Men have been on the Moon nearly 50 years ago and since 1998 they have been permanently present in space, on board the International Space Station, the world largest global space program.

Eating in space is a very important part of every day life for astronauts, nutritionally and socially. The article explains the challenges faced by eating in space and the application on Earth of the technologies developed, as example of human spaceflight spin-offs.

 

In the late 1950s when planning was advancing for conducting human missions into space, several experts expressed their concern that eating in space was not possible, due to weightlessness.

Following the launch in orbit of the first astronaut Yury Gagarin, in April 1961, an understanding of human body behavior in space started to become clearer. It was confirmed that all physiological processes are occurring in space, including eating, but in a different way.

What is actually happening to the human body in weightlness ?

Gravity is the only physical parameter on Earth that has not changed since its creation, while all others did change: from the location of the south and north pole, to the atmospheric composition, the location of the continents as well as the sea level and many other parameters.

Life on Earth has developed, taking into account the gravity, at each step of the evolution. When gravity is very low, as in orbit, there are important modifications to the physiology and chemistry.

In particular, fluids present in the human body, shift from the feet to the head, which induces several changes, like puffed face, impression of cold in the nose, loss of weight and many others.

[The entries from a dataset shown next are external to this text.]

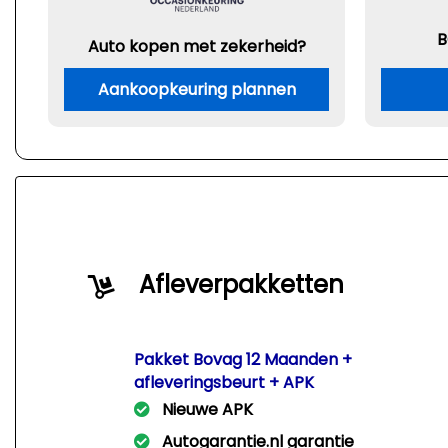
B
Auto kopen met zekerheid?
Aankoopkeuring plannen
Afleverpakketten
Pakket Bovag 12 Maanden +
afleveringsbeurt + APK
Nieuwe APK
Autogarantie.nl garantie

Leaving and working in space is a unique experience, considering that the International Space Station, home for the astronauts, is located at 400 km of altitude and travels at a speed of 28000 km/hr. A full orbit around the Earth takes about 90 minutes and during this period of time, astronauts catch sight of one sunrise and one sunset!

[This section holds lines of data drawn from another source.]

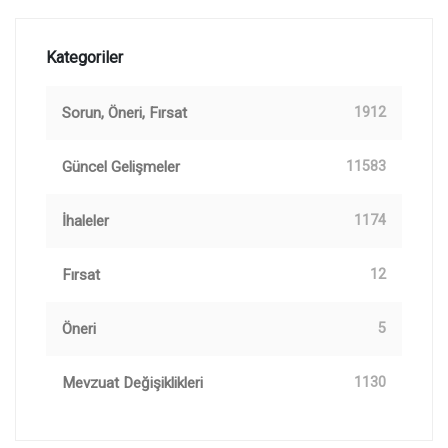
Kategoriler
Sorun, Öneri, Fırsat
1912
Güncel Gelişmeler
11583
İhaleler
1174
Fırsat
12
Öneri
5
Mevzuat Değişiklikleri
1130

In this particular situation food is not only important for the nutritional value, but also for psychological reasons. Eating together is an essential milestone in their busy, mostly individual, work schedule and they look forward to these moments of socialization.

In view of the special life conditions, food in space needs to be healthy, nutritious and savory, taking into account the reduced sense of taste the astronauts experience; the equivalent of a normal cold.

Food in space has evolved since the 60s, from simple pills and tube type support to more similar terrestrial food, thanks to the evolution of technologies and the room available in orbit.

At present, about 550 men and women, astronauts of different countries, have been in space. Some of them consumed even delicacies from their home country onboard the International Space Station.

The standard ISS meal is made according to the American or Russian food traditions, but nowadays more and more astronauts bring onboard the so called “bonus food”. This is used for special occasion with the savor of homeland! For example, a French astronaut brought onboard “canard confit”; a German astronaut, “pumpernickel bread”, a Japanese astronaut, “tofu”, an Italian astronaut “tiramisu’”.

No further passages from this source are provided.